How can `"MnO"_4^(2-)(aq)` disproportionate to form `"MnO"_4^(-)(aq)` and `"MnO"_2(s)`?

`"MnO"_2` is oxidized to `"MnO"_4^(2-)`:

`stackrel(+IV)"Mn""O"_2 +2"H"_2"O" rarr stackrel(+VI)"Mn""O"_4^(2-) +4"H"^(+) +2e^(-)` `(i)`

Dioxygen gas is reduced to hydroxide...........

`1/2"O"_2 +"H"_2"O" + 2e^(-) rarr "2HO"^(-)` `(ii)`

And `(i) + (ii):`

`stackrel(+IV)"MnO"_2 +1/2"O"_2 +"H"_2"O" rarr stackrel(VI+)"MnO"_4^(2-) +2"H"^(+)`

But manganate ion is normally produced under BASIC conditions, and so we add `2xx"HO"^-` to EACH SIDE.

`stackrel(+IV)"MnO"_2 +1/2"O"_2 +"H"_2"O" +2"HO"^(-) rarr stackrel(+VI)"MnO"_4^(2-) +2"H"^(+)+2"HO"^(-)`

to give.........

`stackrel(+IV)"MnO"_2 +1/2"O"_2 +2"HO"^(-) rarr stackrel(+VI)"MnO"_4^(2-) +"H"_2"O"`

Is this balanced with respect to mass and charge? All care taken, but no responsibility admitted.

We can use standard electrode potentials ( `sf(E^@)`) to set this up. In alkaline conditions we have:

`sf(" "" "" "" "" "" "" "" "" "" "" "" "" "" "" "" "" "E^@" "(V))`

`sf(" "" "" "" "MnO_4^(-)+erightleftharpoonsMnO_4^(2-)" "" "" "" "color(white)(.)+0.56)`

`sf(2H_2O+MnO_4^(2-)+2erightleftharpoonsMnO_2+4OH^-" "" "+0.59)`

When listed -ve to +ve like this a general rule to predict the outcome of a redox reaction is to say "bottom left will oxidise top right."

On this basis we can say that `sf(MnO_4^-)` will not be able to oxidise `sf(MnO_2)` to `sf(MnO_4^(2-)` because the `sf(E^@)` value is not +ve enough.
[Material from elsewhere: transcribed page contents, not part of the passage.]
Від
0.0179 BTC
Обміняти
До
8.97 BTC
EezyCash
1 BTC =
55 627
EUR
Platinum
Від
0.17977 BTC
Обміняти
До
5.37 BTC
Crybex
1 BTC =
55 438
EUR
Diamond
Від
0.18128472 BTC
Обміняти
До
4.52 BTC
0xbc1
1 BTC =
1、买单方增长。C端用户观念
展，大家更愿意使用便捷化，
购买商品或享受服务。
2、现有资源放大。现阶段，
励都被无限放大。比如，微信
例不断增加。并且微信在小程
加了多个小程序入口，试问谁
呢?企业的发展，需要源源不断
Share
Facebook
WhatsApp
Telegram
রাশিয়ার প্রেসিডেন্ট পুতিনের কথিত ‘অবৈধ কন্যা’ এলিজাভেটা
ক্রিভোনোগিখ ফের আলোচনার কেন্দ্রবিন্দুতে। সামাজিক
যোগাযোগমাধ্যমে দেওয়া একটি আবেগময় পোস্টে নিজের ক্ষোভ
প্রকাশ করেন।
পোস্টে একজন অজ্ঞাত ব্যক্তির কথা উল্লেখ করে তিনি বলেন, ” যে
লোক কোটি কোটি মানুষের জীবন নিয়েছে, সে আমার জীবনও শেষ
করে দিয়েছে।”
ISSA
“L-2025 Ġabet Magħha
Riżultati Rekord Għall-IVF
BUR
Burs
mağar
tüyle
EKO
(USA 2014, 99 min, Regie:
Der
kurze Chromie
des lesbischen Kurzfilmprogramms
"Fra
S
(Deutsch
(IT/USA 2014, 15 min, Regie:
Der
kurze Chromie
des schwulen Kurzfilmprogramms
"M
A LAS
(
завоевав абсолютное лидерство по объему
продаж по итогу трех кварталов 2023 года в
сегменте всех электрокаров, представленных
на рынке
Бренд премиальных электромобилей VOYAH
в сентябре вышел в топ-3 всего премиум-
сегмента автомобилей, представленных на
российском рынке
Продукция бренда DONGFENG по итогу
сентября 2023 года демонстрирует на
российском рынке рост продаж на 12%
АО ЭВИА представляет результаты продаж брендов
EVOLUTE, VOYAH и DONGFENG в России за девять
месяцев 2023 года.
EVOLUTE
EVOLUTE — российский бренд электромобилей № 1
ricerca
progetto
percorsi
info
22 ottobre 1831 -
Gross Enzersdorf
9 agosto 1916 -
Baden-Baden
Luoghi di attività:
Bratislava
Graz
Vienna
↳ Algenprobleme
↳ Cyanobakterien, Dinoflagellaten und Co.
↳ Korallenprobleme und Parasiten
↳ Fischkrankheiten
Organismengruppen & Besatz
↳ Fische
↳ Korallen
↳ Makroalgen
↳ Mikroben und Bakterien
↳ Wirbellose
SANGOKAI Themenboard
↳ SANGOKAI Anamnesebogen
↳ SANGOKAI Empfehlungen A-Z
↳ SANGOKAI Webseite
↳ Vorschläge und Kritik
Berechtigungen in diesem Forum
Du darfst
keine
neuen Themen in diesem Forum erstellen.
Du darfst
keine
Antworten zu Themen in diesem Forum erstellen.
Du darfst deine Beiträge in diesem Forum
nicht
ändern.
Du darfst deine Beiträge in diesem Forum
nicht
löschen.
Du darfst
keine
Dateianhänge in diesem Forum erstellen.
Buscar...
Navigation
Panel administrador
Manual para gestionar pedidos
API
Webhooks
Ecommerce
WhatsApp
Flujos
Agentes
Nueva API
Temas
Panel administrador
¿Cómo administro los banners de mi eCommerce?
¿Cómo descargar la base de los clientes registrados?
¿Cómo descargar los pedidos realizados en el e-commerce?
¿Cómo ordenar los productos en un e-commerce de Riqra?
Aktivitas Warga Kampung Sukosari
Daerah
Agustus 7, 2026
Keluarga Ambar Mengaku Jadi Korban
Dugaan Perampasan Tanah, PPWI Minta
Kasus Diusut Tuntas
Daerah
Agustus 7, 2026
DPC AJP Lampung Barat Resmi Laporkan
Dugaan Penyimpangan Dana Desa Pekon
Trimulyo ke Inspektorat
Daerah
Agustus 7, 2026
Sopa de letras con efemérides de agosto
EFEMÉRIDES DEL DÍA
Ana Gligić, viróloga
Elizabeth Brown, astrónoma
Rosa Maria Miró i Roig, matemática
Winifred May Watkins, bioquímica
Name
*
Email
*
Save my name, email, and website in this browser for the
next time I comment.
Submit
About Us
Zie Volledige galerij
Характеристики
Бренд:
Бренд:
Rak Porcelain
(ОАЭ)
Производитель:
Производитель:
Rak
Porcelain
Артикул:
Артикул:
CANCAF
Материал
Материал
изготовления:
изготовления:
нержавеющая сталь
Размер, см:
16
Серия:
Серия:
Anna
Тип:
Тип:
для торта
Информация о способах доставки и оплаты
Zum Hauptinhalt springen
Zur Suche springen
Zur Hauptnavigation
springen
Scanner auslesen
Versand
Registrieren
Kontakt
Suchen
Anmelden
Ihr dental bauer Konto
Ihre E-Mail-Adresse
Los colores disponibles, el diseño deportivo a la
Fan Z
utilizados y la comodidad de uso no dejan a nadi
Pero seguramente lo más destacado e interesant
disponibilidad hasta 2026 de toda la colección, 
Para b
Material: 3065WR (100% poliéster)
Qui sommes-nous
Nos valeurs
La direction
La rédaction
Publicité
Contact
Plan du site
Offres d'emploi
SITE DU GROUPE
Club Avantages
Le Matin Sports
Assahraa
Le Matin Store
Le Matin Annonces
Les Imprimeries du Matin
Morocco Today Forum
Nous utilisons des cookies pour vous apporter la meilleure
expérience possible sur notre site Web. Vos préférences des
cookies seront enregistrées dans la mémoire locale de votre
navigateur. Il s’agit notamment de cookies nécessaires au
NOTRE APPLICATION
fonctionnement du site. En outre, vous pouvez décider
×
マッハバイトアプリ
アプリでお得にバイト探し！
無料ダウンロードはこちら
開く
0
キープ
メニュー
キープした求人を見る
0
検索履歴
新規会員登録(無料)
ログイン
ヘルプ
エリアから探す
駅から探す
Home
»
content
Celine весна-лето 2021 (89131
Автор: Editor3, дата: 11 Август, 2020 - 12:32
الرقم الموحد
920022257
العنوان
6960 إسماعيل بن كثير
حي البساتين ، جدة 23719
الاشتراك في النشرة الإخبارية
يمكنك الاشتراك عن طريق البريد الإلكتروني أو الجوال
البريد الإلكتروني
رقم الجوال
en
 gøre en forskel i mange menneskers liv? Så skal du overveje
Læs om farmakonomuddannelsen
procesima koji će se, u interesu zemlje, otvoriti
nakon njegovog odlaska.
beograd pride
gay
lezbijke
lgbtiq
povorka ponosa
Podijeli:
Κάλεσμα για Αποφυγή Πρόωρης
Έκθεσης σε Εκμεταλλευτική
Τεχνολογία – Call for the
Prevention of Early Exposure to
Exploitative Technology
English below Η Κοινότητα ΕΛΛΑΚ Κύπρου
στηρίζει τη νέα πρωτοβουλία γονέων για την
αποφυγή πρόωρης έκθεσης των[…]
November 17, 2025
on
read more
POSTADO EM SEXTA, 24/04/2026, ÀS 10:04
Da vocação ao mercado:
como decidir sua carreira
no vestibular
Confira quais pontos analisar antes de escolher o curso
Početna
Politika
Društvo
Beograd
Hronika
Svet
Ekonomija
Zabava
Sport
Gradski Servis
However, these values refer to standard conditions. Chemists are able to alter reaction conditions to drive the reaction in the direction they want.

Although `sf(+0.59>+0.56)` the values are very close. If we raise the concentration of `sf(OH^-)` Le Chatelier's Principle tells us that the 2nd 1/2 reaction should be driven to the left.

This will push out more electrons which will reduce the E value which makes the reaction thermodynamically feasible.

The two 1/2 reactions now become:

`sf(MnO_2+4OH^(-)rarr2H_2O+MnO_4^(2-)+2e" "" "" "color(red)((1)))`

`sf(" "" "MnO_4^(-)+erarrMnO_4^(2-)" "" "" "" "" "" "" "color(white)(..)color(red)((2)))`

To get the electrons to balance we multiply `sf(color(red)((2))` by 2 then add to `sf(color(red)((1))rArr`

`sf(MnO_2+4OH^(-)+2MnO_4^(-)+cancel(2e)rarr2H_2O+3MnO_4^(2-)+cancel(2e))`

To do this take 10 ml of `sf(0.01color(white)(x)M)` `sf(KMnO_4^(-))` solution and 5 ml of 1 M NaOH solution.

Add a little manganese(IV) oxide (`sf(MnO_2))` and shake for a few minutes.

Filter the solution. You should see green `sf(MnO_4^(2-))` that looks like this:

This ion is only stable at high pH conditions. If you try adding a solution of dilute sulfuric acid then the process is reversed.

You see the purple color of `sf(MnO_4^(-)` return.

The net effect is Mn(VI) `rarr` Mn(VII) + Mn(IV)

When a species is simultaneously oxidised and reduced like this it is termed "disproportionation".

This all illustrates why many redox reactions are pH sensitive.